Oct 20 09:57:50 beryllium postgres[10119]: 2022-10-20 09:57:50.276 CEST [10119] LOG:  duration: 2.190 ms  parse sqlx_s_1: ANALYZE
Oct 20 09:57:50 beryllium postgres[10119]: 2022-10-20 09:57:50.276 CEST [10119] LOG:  duration: 0.004 ms  bind sqlx_s_1: ANALYZE
Oct 20 09:57:50 beryllium postgres[10119]: 2022-10-20 09:57:50.328 CEST [10119] LOG:  duration: 52.682 ms  execute sqlx_s_1: ANALYZE
Oct 20 09:57:50 beryllium postgres[10119]: 2022-10-20 09:57:50.329 CEST [10119] LOG:  duration: 0.005 ms  bind sqlx_s_1: ANALYZE
Oct 20 09:57:50 beryllium postgres[9977]: 2022-10-20 09:57:50.599 CEST [9977] LOG:  server process (PID 10119) was terminated by signal 11: Segmentation fault
Oct 20 09:57:50 beryllium postgres[9977]: 2022-10-20 09:57:50.599 CEST [9977] DETAIL:  Failed process was running: ANALYZE
Oct 20 09:57:50 beryllium postgres[9977]: 2022-10-20 09:57:50.599 CEST [9977] LOG:  terminating any other active server processes
Oct 20 09:57:50 beryllium postgres[9977]: 2022-10-20 09:57:50.599 CEST [9977] LOG:  all server processes terminated; reinitializing
Oct 20 09:57:50 beryllium postgres[10133]: 2022-10-20 09:57:50.610 CEST [10133] LOG:  database system was interrupted; last known up at 2022-10-20 09:57:27 CEST
Oct 20 09:57:50 beryllium postgres[10133]: 2022-10-20 09:57:50.610 CEST [10133] LOG:  database system was not properly shut down; automatic recovery in progress
Oct 20 09:57:50 beryllium postgres[10133]: 2022-10-20 09:57:50.610 CEST [10133] LOG:  redo starts at 0/CCAFC0C0
Oct 20 09:57:50 beryllium postgres[10133]: 2022-10-20 09:57:50.611 CEST [10133] LOG:  redo done at 0/CCB2FF70 system usage: CPU: user: 0.00 s, system: 0.00 s, elapsed: 0.00 s
Oct 20 09:57:50 beryllium postgres[9977]: 2022-10-20 09:57:50.614 CEST [9977] LOG:  database system is ready to accept connections
Oct 20 09:57:50 beryllium postgres[10139]: 2022-10-20 09:57:50.615 CEST [10139] LOG:  TimescaleDB background worker launcher connected to shared catalogs

fabriziomello · 2022-10-21T17:54:33Z

@kyrias thanks for all the information. I know what's happening based on your info and stacktrace but I can't reproduce it yet. Can u share a bt full stacktrace?? Another thing that can help is if you can share your database schema (aka pg_dump -s).

kyrias · 2022-10-21T22:08:21Z

The same thing happens with an entirely empty database with only the extension created.

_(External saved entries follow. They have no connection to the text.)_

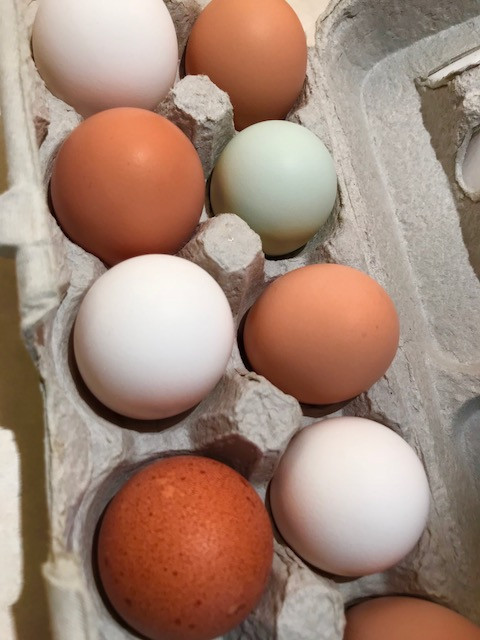 Image resolution: width=480 pixels, height=640 pixels. Identify the location of tan table. (312, 4), (8, 548), (6, 500). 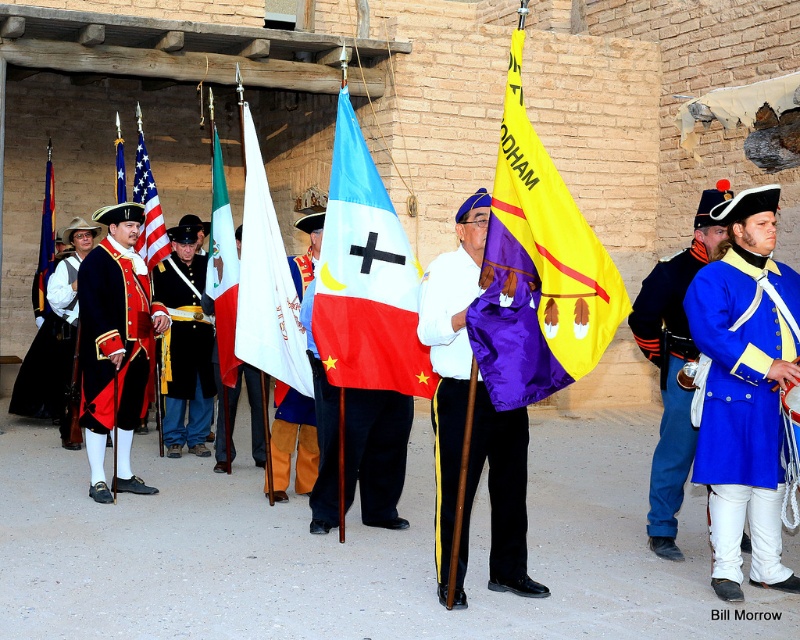 Between white fabric flag at center and matte red flag at left, which one is positioned lower?

Positioned lower is white fabric flag at center.

From the picture: Is white fabric flag at center below matte red flag at left?

Indeed, white fabric flag at center is positioned under matte red flag at left.

Who is more forward, (244, 262) or (54, 252)?

Point (244, 262)

Image resolution: width=800 pixels, height=640 pixels. I want to click on white fabric flag at center, so click(266, 282).

Is point (50, 161) positioned behind point (122, 141)?

Yes.

Image resolution: width=800 pixels, height=640 pixels. Find the location of `matte red flag at left`. matte red flag at left is located at coordinates (44, 246).

Is yellowpolyesterflag at center to the left of blue wool coat at right from the viewer's perspective?

Correct, you'll find yellowpolyesterflag at center to the left of blue wool coat at right.

Can you confirm if yellowpolyesterflag at center is bigger than blue wool coat at right?

Incorrect, yellowpolyesterflag at center is not larger than blue wool coat at right.

Locate an element on the screen. Image resolution: width=800 pixels, height=640 pixels. yellowpolyesterflag at center is located at coordinates (537, 272).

I can reproduce it with the following:

podman run --name timescaledb -p 5432:5432 -e POSTGRES_HOST_AUTH_METHOD=trust docker.io/timescale/timescaledb-ha:pg14-latest

tar -xf foo.tar.gz
cd foo
cargo run

foo.tar.gz

kyrias · 2022-11-02T08:55:38Z

@fabriziomello Where you able to reproduce it with the above instructions?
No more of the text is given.